Im Internet sind verschiedene Definitionen von Catcalling zu finden, ohne dass eine klare Primärquelle ersichtlich wäre. Hier ist die Definition von Wikipedia: «Catcalling (deutsch etwa „Katzen-Rufen“) bezeichnet sexuell anzügliches Rufen, Reden, Pfeifen oder sonstige Laute im öffentlichen Raum, wie das Hinterherrufen sowie Nachpfeifen und stellt eine Form der verbalen sexuellen Belästigung dar. Der Begriff stammt aus der englischen Umgangssprache.» (Quelle, Wikipedia, besucht am 28. Dezember 2022: Catcalling – Wikipedia).
Klar ist das Catcalling sowohl von Frau zu Mann, Mann zu Frau als auch von Mann zu Mann oder Frau zu Frau erfolgen kann. Ein rechtliches drittes Geschlecht gibt es rechtlich derzeit nicht in der Schweiz, hier ist auch auf die Ausführungen des Bundesrats vom 22. Dezember 2022 zu verweisen, wonach die gesellschaftlichen Voraussetzungen für die Einführung eines dritten Geschlechts derzeit nicht gegeben sind (hier geht es zum Bericht hierzu von LAWSTYLE®).
Auch wenn sich der Begriff Catcalling nun auch im deutschen Sprachraum eingebürgert hat, wird am Begriff auch Kritik geübt, da er verharmlosend wirken könnte.

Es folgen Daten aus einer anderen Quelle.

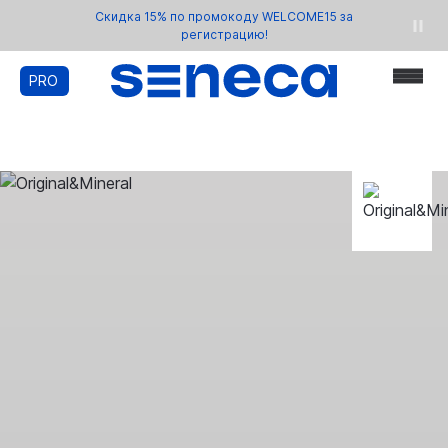
Скидка 15% по промокоду WELCOME15 за
регистрацию!
PRO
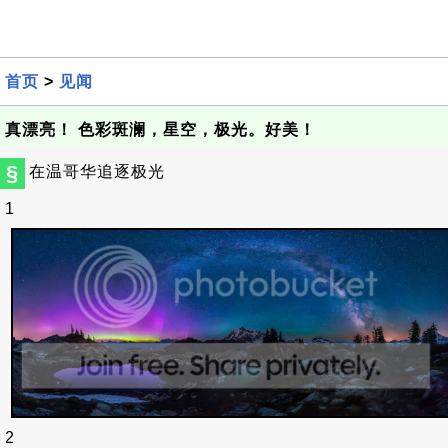
首页
>
见闻
真漂亮！ 色彩斑澜，星空，极光。好美！
§
在温哥华追逐极光
1
2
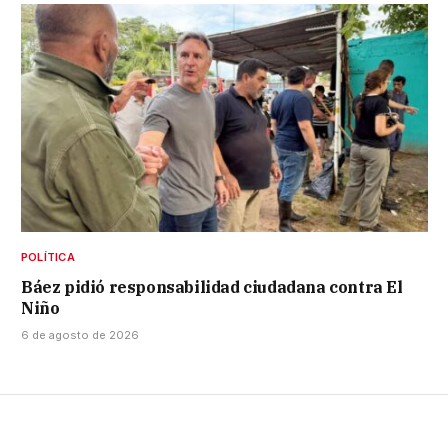
POLÍTICA
Báez pidió responsabilidad ciudadana contra El
Niño
6 de agosto de 2026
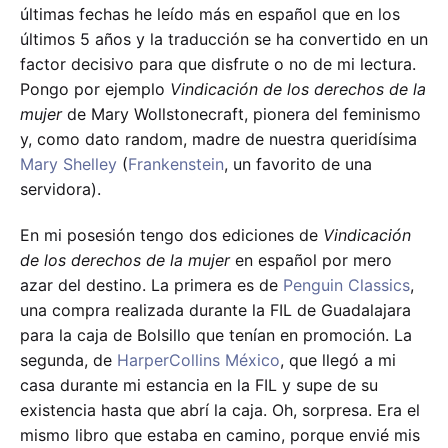
últimas fechas he leído más en español que en los
últimos 5 años y la traducción se ha convertido en un
factor decisivo para que disfrute o no de mi lectura.
Pongo por ejemplo
Vindicación de los derechos de la
mujer
de Mary Wollstonecraft, pionera del feminismo
y, como dato random, madre de nuestra queridísima
Mary Shelley
(
Frankenstein
, un favorito de una
servidora).
En mi posesión tengo dos ediciones de
Vindicación
de los derechos de la mujer
en español por mero
azar del destino. La primera es de
Penguin Classics
,
una compra realizada durante la FIL de Guadalajara
para la caja de Bolsillo que tenían en promoción. La
segunda, de
HarperCollins México
, que llegó a mi
casa durante mi estancia en la FIL y supe de su
existencia hasta que abrí la caja. Oh, sorpresa. Era el
mismo libro que estaba en camino, porque envié mis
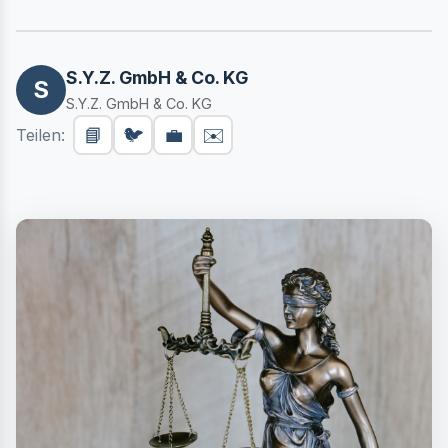
S.Y.Z. GmbH & Co. KG
S
S.Y.Z. GmbH & Co. KG
📘
🐦
💼
✉️
Teilen:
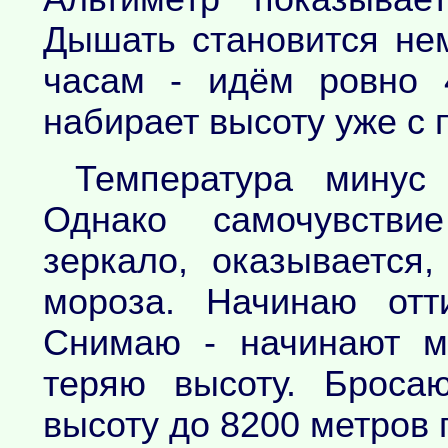
Дышать становится не
часам - идём ровно 
набирает высоту уже с 
Температура минус
Однако самочувстви
зеркало, оказывается
мороза. Начинаю отт
Снимаю - начинают м
теряю высоту. Броса
высоту до 8200 метров 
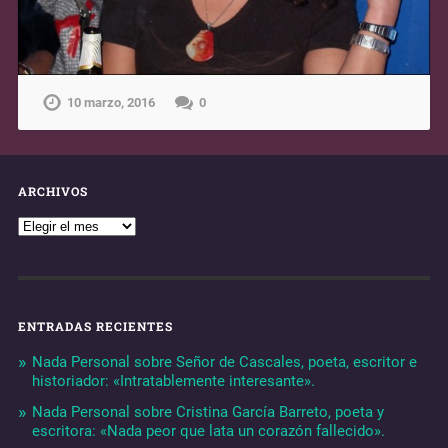
10 marzo, 2016
0
ARCHIVOS
ENTRADAS RECIENTES
Nada Personal sobre Señor de Cascales, poeta, escritor e
historiador: «Intratablemente interesante».
Nada Personal sobre Cristina García Barreto, poeta y
escritora: «Nada peor que lata un corazón fallecido».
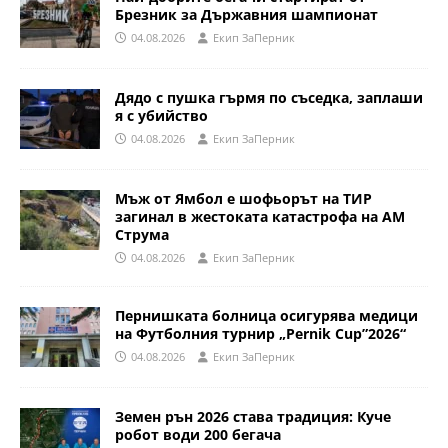
Брезник за Държавния шампионат
04.08.2026
Eкип ЗаПерник
Дядо с пушка гърмя по съседка, заплаши
я с убийство
04.08.2026
Eкип ЗаПерник
Мъж от Ямбол е шофьорът на ТИР
загинал в жестоката катастрофа на АМ
Струма
04.08.2026
Eкип ЗаПерник
Пернишката болница осигурява медици
на Футболния турнир „Pernik Cup”2026“
04.08.2026
Eкип ЗаПерник
Земен рън 2026 става традиция: Куче
робот води 200 бегача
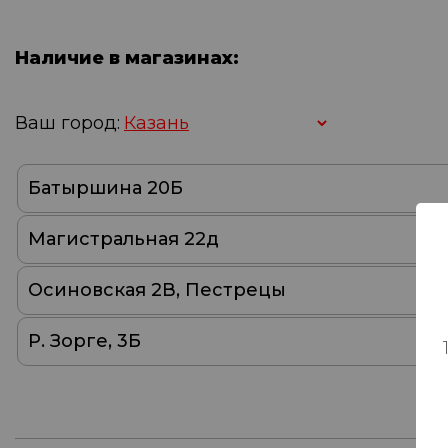
Наличие в магазинах:
Ваш город:
Батыршина 20Б
Магистральная 22д
Осиновская 2В, Пестрецы
Р. Зорге, 3Б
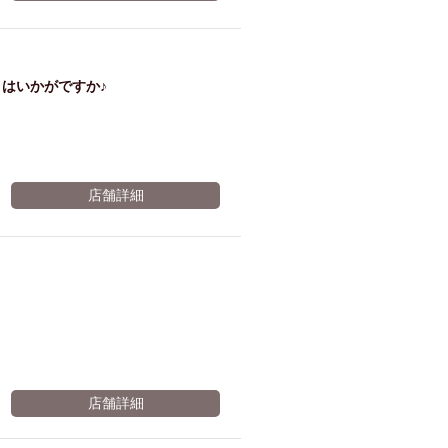
ム肉
洋食
入店可
サプライズ
ーメン
時間無制飲み放題
はいかがですか♪
コース
地中海料理
鍋
入店１時間が安い
野菜巻き串
区
ジンギスカン
店舗詳細
イタリアン
古島駅周辺
炉端焼き
ふぐ料理
キング（ビュッフェ）
限定メニュー
おでん
牛串焼き
駅周辺
やぎ料理
駅周辺
小禄駅周辺
LUNCH 特集
造形集団
店舗詳細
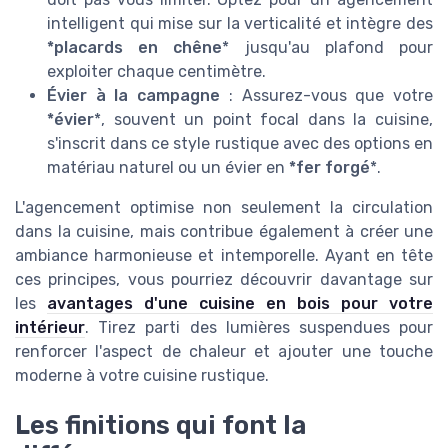
intelligent qui mise sur la verticalité et intègre des
*placards en chêne
* jusqu'au plafond pour
exploiter chaque centimètre.
Évier à la campagne
: Assurez-vous que votre
*évier
*, souvent un point focal dans la cuisine,
s'inscrit dans ce style rustique avec des options en
matériau naturel ou un évier en
*fer forgé
*.
L'agencement optimise non seulement la circulation
dans la cuisine, mais contribue également à créer une
ambiance harmonieuse et intemporelle. Ayant en tête
ces principes, vous pourriez découvrir davantage sur
les
avantages d'une cuisine en bois pour votre
intérieur
. Tirez parti des lumières suspendues pour
renforcer l'aspect de chaleur et ajouter une touche
moderne à votre cuisine rustique.
Les finitions qui font la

In der Schweiz besteht derzeit keine ausdrückliche gesetzliche Regelung des Catcallings. Auch sind (Stand: 1. Januar 2023) keine entsprechenden Gesetzgebungsprojekte ersichtlich.
Rechtsvergleichung: Erhebung zu Catcalling durch den Deutschen Bundestag
Im Deutschen Bundestag ist ein Papier vom Wissenschaftlichen Dienst zum Catcalling erstellt worden (WD 7 – 3000 – 115/20 vom 2. November 2020). Schauen wir uns das im Sinne der Rechtsvergleichung an.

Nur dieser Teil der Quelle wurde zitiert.